Lésions de la surface oculaire dues aux conservateurs des collyres en vente libre : Les conservateurs tels que le chlorure de benzalkonium (BAC) contenus dans les collyres en vente libre, lorsqu’ils sont utilisés fréquemment, réduisent l’expression de la mucine dans l’épithélium cornéen et endommagent la fonction de barrière épithéliale. Une kératopathie toxique due à l’utilisation prolongée de multiples médicaments peut être à l’origine d’une sensation chronique de corps étranger et de douleur oculaire4).

Nouveaux traitements pour la sécheresse oculaire : Le diguafosol sodique (3 %, 6 fois par jour) et le rébamipide (2 %, 4 fois par jour) se répandent comme nouveaux médicaments pour la sécheresse oculaire avec des mécanismes d’action différents des larmes artificielles et des collyres à l’acide hyaluronique conventionnels. Le diguafosol stimule la sécrétion lacrymale et la sécrétion de mucine par les cellules caliciformes via les récepteurs P2Y2, et sa correspondance avec une nouvelle classification de la sécheresse oculaire basée sur les motifs de coloration à la fluorescéine est à l’étude7).

Changements épidémiologiques des infections liées aux lentilles de contact Avec l’augmentation du nombre d’utilisateurs de lentilles de contact et la généralisation du port prolongé, l’incidence de la kératite à Acanthamoeba tend à augmenter. Il a été clairement démontré que l’utilisation d’eau du robinet pour l’entretien des lentilles (conservation et nettoyage) augmente considérablement le risque 2), ce qui rappelle l’importance d’une éducation appropriée à l’entretien des lentilles et d’examens réguliers.

Agents biologiques pour la sclérite Pour la sclérite réfractaire associée à des maladies auto-immunes telles que la polyarthrite rhumatoïde et les vascularites, l’efficacité des agents biologiques tels que les inhibiteurs du TNF-α (infliximab, adalimumab) et les antagonistes du récepteur de l’IL-6 (tocilizumab) a été rapportée 8). Ils sont devenus une option pour les cas difficiles à contrôler par corticothérapie systémique.

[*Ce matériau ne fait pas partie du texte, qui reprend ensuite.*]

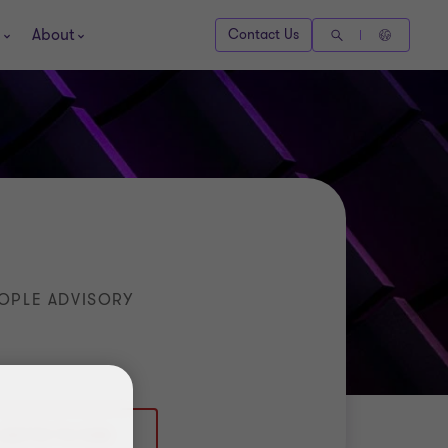
About
Contact Us
OPLE ADVISORY
(0)7721 741 508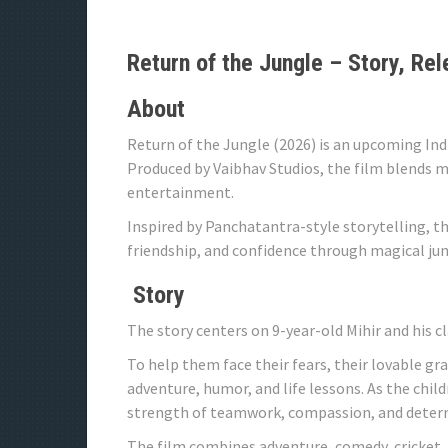
Return of the Jungle – Story, Rel
About
Return of the Jungle (2026) is an upcoming In
Produced by Vaibhav Studios, the film blends m
entertainment.
Inspired by Panchatantra-style storytelling, t
friendship, and confidence through magical jun
Story
The story centers on 9-year-old Mihir and his c
To help them face their fears, their lovable gra
adventure, humor, and life lessons. As the chi
strength of teamwork, compassion, and deter
The film combines adventure, comedy, cricket,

Standardisation des échelles d’évaluation de la douleur oculaire Pour quantifier objectivement la douleur chronique de la surface oculaire et la sensation de corps étranger, la fiabilité et la validité des mesures de résultats rapportés par les patients (PRO) telles que l’Ocular Pain Assessment Survey (OPAS) sont en cours de validation 9). On espère que l’élucidation des mécanismes neuropathiques de la douleur oculaire et l’identification de cibles thérapeutiques amélioreront le traitement de la douleur associée à la sécheresse oculaire réfractaire.

  1. Galor A, Levitt RC, Felix ER, et al. Neuropathic ocular pain: an important yet underevaluated feature of dry eye. Eye (Lond). 2015;29(3):301-312.

  2. Carnt N, Stapleton F. Strategies for the prevention of contact lens-related Acanthamoeba keratitis: a review. Ophthalmic Physiol Opt. 2016;36(2):109-124.

  3. Tsirouki T, Dastiridou AI, Ibánez Flores N, et al. Orbital cellulitis. Surv Ophthalmol. 2018;63(4):534-553.

  4. Baudouin C, Labbé A, Liang H, et al. Preservatives in eyedrops: the good, the bad and the ugly. Prog Retin Eye Res. 2010;29(4):312-334.

  5. Ahmed F, House RJ, Feldman BH. Corneal abrasions and corneal foreign bodies. Prim Care. 2015;42(3):363-375.

  6. Belmonte C, Nichols JJ, Cox SM, et al. TFOS DEWS II pain and sensation report. Ocul Surf. 2017;15(3):404-437.

  7. Yokoi N, Georgiev GA, Kato H, et al. Classification of fluorescein breakup patterns: a novel method of differential diagnosis for dry eye. Am J Ophthalmol. 2017;180:72-85.

  8. Sims J. Scleritis: presentations, disease associations and management. Postgrad Med J. 2012;88(1046):713-718.

  9. Qazi Y, Hurwitz S, Khan S, et al. Validity and reliability of a novel Ocular Pain Assessment Survey (OPAS) in quantifying and monitoring corneal and ocular surface pain. Ophthalmology. 2016;123(7):1458-1468.